Porsche posts steep fall in sales - Totals drop 27.6 per cent to 53,000 cars

Porsche posts steep fall in sales - Totals drop 27.6 per cent to 53,000 cars
By Daniel Schäfer in Frankfurt
Copyright The Financial Times Limited 2009
Published: June 19 2009 11:09 | Last updated: June 19 2009 11:09
http://www.ft.com/cms/s/0/050c11fc-5cae-11de-9d42-00144feabdc0.html


Porsche on Friday posted a drop in its operating profits as the debt-ridden German sports carmaker said a steep fall in sales and higher refinancing costs have weighed on its earnings in the first nine months of its fiscal year.

The maker of the famous 911 sports car said in a statement that it is obliged to make under European Union rules that its pre-tax profit has been additionally burdened by costs for building is new Panamera sedan and a hybrid engine for its Cayenne model.

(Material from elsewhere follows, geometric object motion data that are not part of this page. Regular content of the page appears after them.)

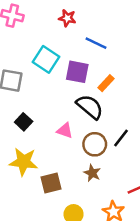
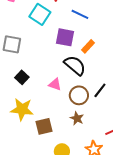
cyan square: (46, 59) -> (40, 14), moved

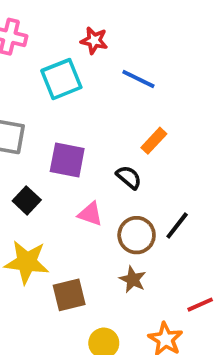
cyan square: (40, 14) -> (61, 79), turned 35
purple square: (65, 37) -> (67, 160), moved
black semicircle: (75, 65) -> (129, 177), size x0.6

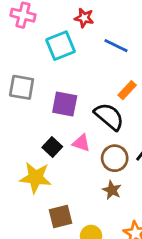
black semicircle: (129, 177) -> (109, 117), size x1.6
black square: (27, 200) -> (52, 147), moved
brown square: (69, 295) -> (61, 216), moved

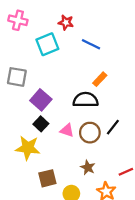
purple square: (65, 104) -> (41, 100), moved, turned 30
black semicircle: (109, 117) -> (86, 100), turned -40
pink triangle: (81, 143) -> (67, 130), moved
brown star: (112, 190) -> (88, 167), moved

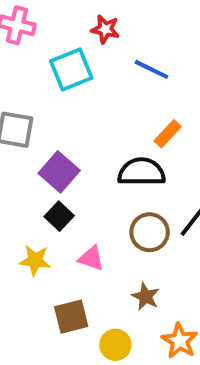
pink triangle: (67, 130) -> (91, 258), moved
yellow star: (28, 148) -> (35, 260), size x0.7

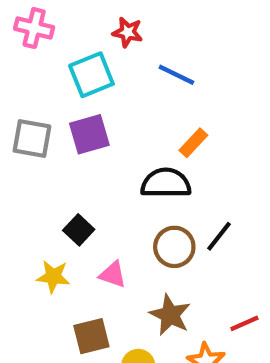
purple square: (59, 172) -> (89, 134), moved, turned 33
brown star: (146, 297) -> (170, 315), size x1.4

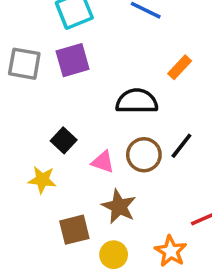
orange rectangle: (193, 143) -> (180, 67), moved
pink triangle: (113, 275) -> (103, 162), moved
brown star: (170, 315) -> (119, 206), moved

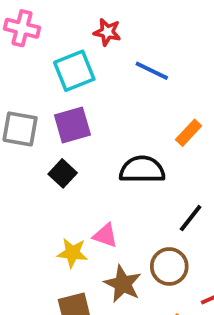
black square: (64, 140) -> (63, 173), moved
brown circle: (144, 155) -> (169, 266), moved
yellow star: (42, 180) -> (72, 253), moved

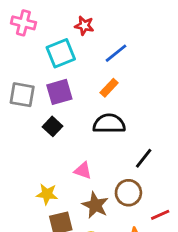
blue line: (152, 71) -> (116, 53), turned -65
orange rectangle: (189, 133) -> (109, 88), moved
yellow star: (72, 253) -> (47, 194), moved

“A high earnings margin was still achieved,” the sports carmaker said in its statement which did not include any absolute profit totals. It also did not stick to its previous statements that its operating margin had remained in the double-digit range.

Rival premium carmakers have posted steep losses this year in the wake of a drastically falling demand for luxury cars.

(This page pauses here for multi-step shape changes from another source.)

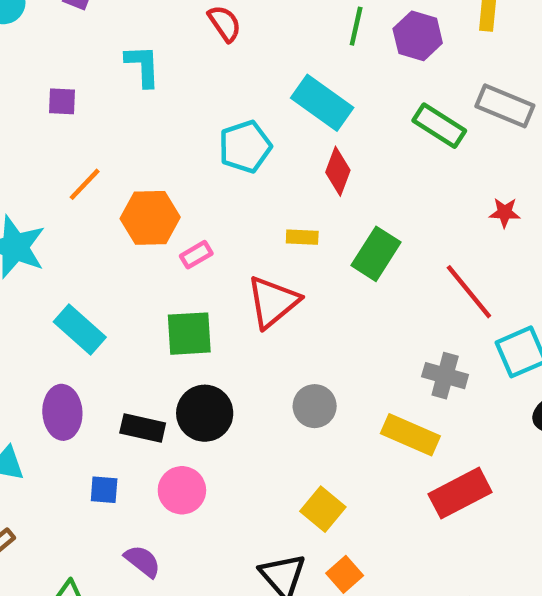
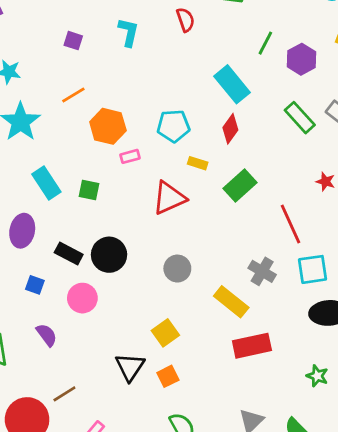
cyan pentagon: (245, 147) -> (173, 126), moved
green square: (189, 334) -> (89, 190), moved, size x0.7

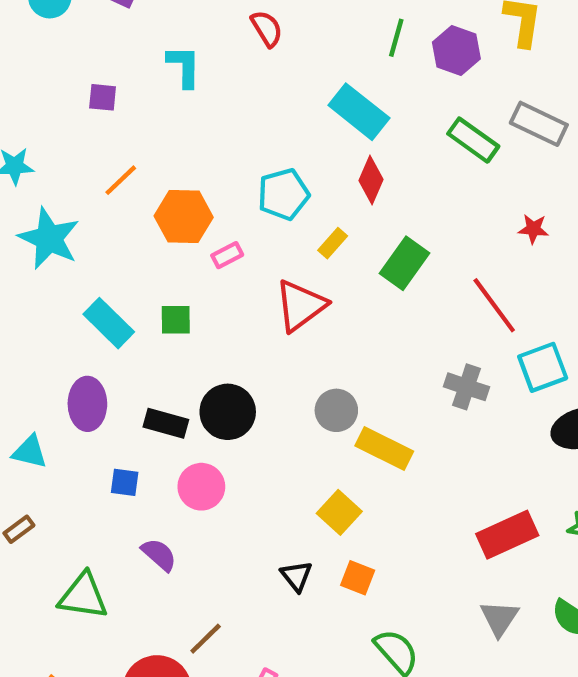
yellow rectangle: (198, 163) -> (333, 243), turned -54
yellow rectangle: (231, 302) -> (384, 448), moved
red rectangle: (252, 346) -> (507, 535), moved
black triangle: (130, 367) -> (296, 576), size x0.7
orange square: (168, 376) -> (358, 578), turned -30

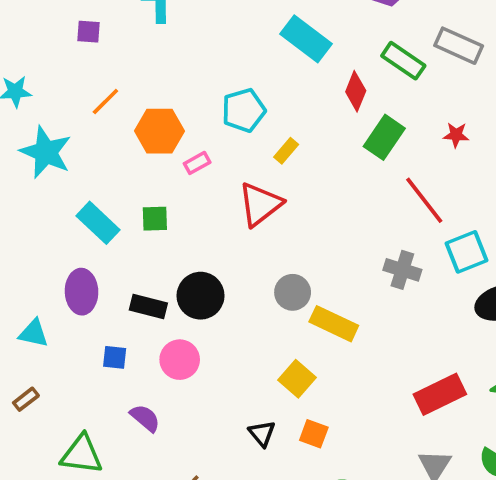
red diamond: (371, 180) -> (356, 91), moved
green rectangle: (405, 263) -> (384, 137), moved

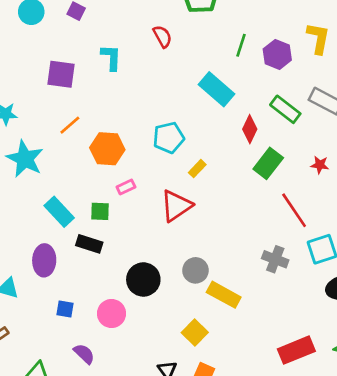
purple square: (88, 32) -> (61, 74), size x1.6
pink rectangle: (197, 163) -> (126, 187), moved
black circle: (201, 296) -> (143, 279), moved
black rectangle: (148, 307) -> (89, 244), moved

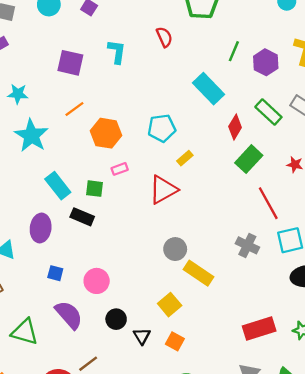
black circle: (143, 279) -> (116, 319), moved, size x0.7
purple semicircle: (84, 354) -> (69, 315), size x1.5

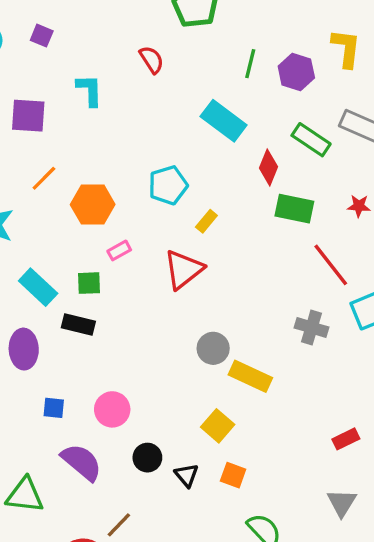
green rectangle: (249, 159) -> (294, 209), turned 68
red rectangle: (259, 328) -> (346, 439), size x0.6

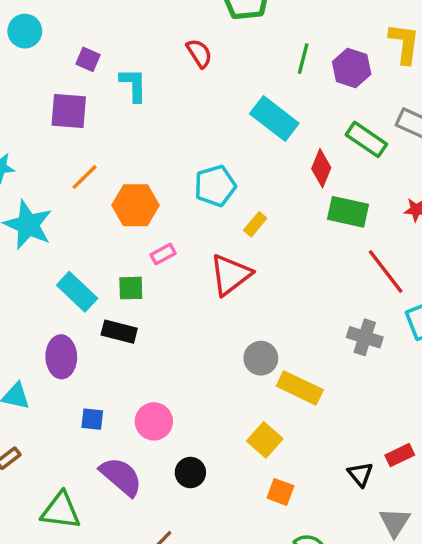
purple square: (42, 36) -> (88, 59), moved
black triangle: (187, 475) -> (360, 474), moved

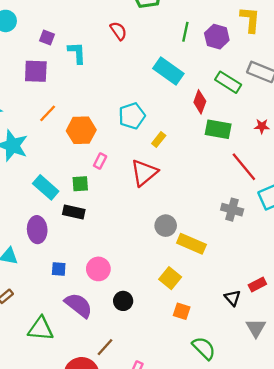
pink rectangle: (163, 254) -> (100, 161), turned -32

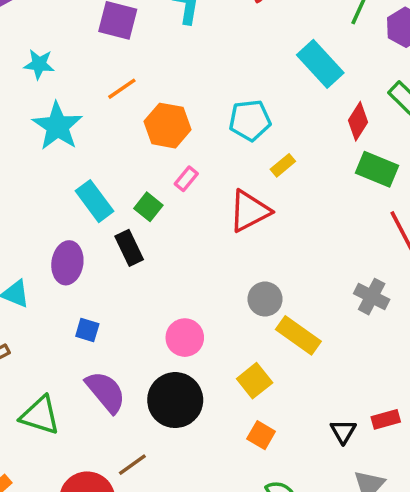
green square: (80, 184) -> (148, 207), turned 30
black rectangle: (74, 212) -> (129, 248), turned 40
pink circle: (98, 269) -> (185, 338), moved
black circle: (123, 301) -> (175, 400), size x1.8

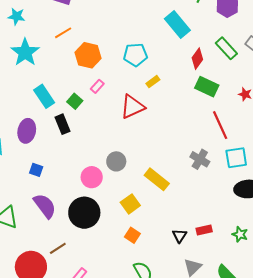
gray circle: (265, 299) -> (116, 161), moved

Porsche’s sales figures fell by 27.6 per cent to 53,635 cars. But a less-steep decline at its most lucrative and expensive 911 sports car model – which fell by 15 per cent to €4.6bn – helped it avoid a similar drop in revenues.

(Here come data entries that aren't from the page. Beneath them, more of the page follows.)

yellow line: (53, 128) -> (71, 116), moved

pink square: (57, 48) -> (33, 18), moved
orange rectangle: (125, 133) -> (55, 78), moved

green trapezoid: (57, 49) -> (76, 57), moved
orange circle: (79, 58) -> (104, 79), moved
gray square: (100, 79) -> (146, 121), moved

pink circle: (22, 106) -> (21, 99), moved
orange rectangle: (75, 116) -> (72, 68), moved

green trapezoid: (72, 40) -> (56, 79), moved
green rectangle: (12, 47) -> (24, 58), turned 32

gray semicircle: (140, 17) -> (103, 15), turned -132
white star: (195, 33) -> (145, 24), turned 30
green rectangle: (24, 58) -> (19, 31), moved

The family-owned sports carmaker is ailing from a €9bn debt load from its purchase of more than 50 per cent of Volkswagen’s shares.

However, in the first nine months of its fiscal year that started in August 2008, Porsche yet again made large profits from its contentious options trades with Volkswagen shares.

Thanks to a high-flying Volkswagen share price, Porsche’s net profit had already jumped fourfold to €5.6bn – higher than its revenues – in the first half, August 2008 to January 2009, of its fiscal year.

However, analysts have pointed to the fact that these profits are mere paper gains and that Porsche risks large writedowns should Volkswagen’s takeover-inflated share price return to normal price levels.

Porsche has amassed more than 20 per cent in options on Volkswagen’s shares but lacks the money to exercise them. It is facing the dilemma that Volkswagen’s share price would collapse if it were to unwind the options. But to hold on the options, Porsche has to pay a high three-digit million Euro sum each year.

The Financial Times has revealed last week that Porsche was negotiating exclusively with the Qatar Investment Authority about taking a stake of around 25 per cent in the sports carmaker’s holding company.

Such a move would relieve the carmaker of part of its debt burden and strengthen its management’s clout in the merger talks with Volkswagen.

Talks about a possible investment from the Gulf state of up to €2.5bn, which would likely be accompanied by an additional capital injection from the families, will continue for another couple of weeks.

The feuding Piëch and Porsche families have last month agreed in principal to merge the two carmakers and integrate Porsche as the tenth marque alongside other brands including VW, Audi and Bentley.

Ferdinand Piëch, Volkswagen’s chairman and a large shareholder in Porsche, has recently called on Porsche to sort out its financial problems ahead of any merger between the two companies.

The family patriarch and grandson of Ferdinand Porsche, the creator of the VW Beetle, has in the past favoured Porsche to be taken over by VW, a move that would secure his control of the group.

This came after Porsche ran out of money and was forced to suspend its attempt to fully control Europe’s largest carmaker.

The carmaker is frantically looking for liquidity to pay its ongoing costs, after it ran into refinancing troubles earlier this year.

Porsche is seeking a €1.75bn loan from Germany’s government economic stimulus programme to secure the final amount of refinancing it needs.

A preliminary decision by the German government and the state-owned KfW Group on whether to grant Porsche such a loan could be reached today, Steffen Kampeter, budget spokesman for the ruling Christian Democratic Party, told German public radio Deutschlandfunk.